» **PROBLEM DESCRIPTION**:
Print, in exact form, the lines below from the one containing "розничных магазинах" through the one containing "позволяют точно настроить посадку.", and omit all others.
<<<<
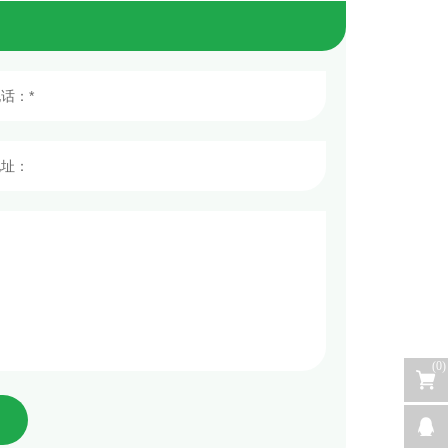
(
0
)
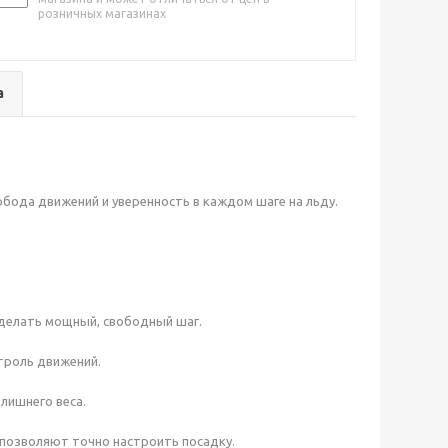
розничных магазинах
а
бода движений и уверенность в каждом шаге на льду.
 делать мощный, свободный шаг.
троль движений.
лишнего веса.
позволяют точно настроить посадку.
>>>>
<<<<
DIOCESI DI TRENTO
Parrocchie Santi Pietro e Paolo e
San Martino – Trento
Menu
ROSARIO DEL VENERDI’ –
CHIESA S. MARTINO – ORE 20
>>>>
» **RESPONSE TO THIS TASK**:
розничных магазинах
а
бода движений и уверенность в каждом шаге на льду.
 делать мощный, свободный шаг.
троль движений.
лишнего веса.
позволяют точно настроить посадку.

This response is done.